La mayor inflación mexicana implica tres lecturas: una, ya no se puede hablar de inflación importada cuando la doméstica es superior, por lo que hay que hacerse cargo de su control. Dos, la inflación en México en enero de 2023 es similar a la de enero de 2022; es decir, aparentemente los esfuerzos de control de inflación han sido menos exitosos que en otras latitudes, a pesar de una revaluación del peso en 9.3%. Estados Unidos parece haber reducido con éxito el ritmo de nueve a seis, mientras que México parece atorado, por el momento, en un nivel superior. Tres, quizá lo más importante, si persiste un diferencial de tasas de inflación con la de México mayor a la de Estados Unidos en 3% durante un número de meses, la revaluación real del peso puede volverse insostenible desde la percepción que puedan tener los mercados y desde el punto de vista de competitividad.

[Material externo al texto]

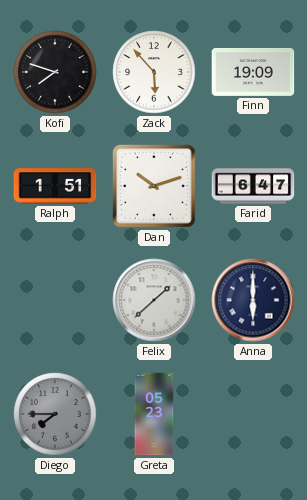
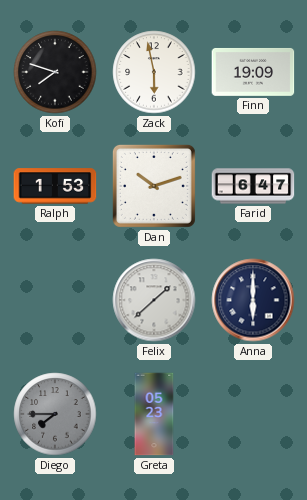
Zack: 5:53 -> 5:58
Ralph: 1:51 -> 1:53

De hecho, una revaluación sostenida del peso con respecto al dólar debería coincidir con tasas de inflación domésticas menores a las internacionales y no al revés. Así, la trayectoria en el descenso del incremento en precios será clave en asegurar la estabilidad macroeconómica, como la propia experiencia histórica nos muestra. Para los que abogan por una reducción del spread sin solucionar la disputa de energía, la alternativa de un peso más débil para evitar la revaluación real sería, con el tiempo, una no mejor medicina.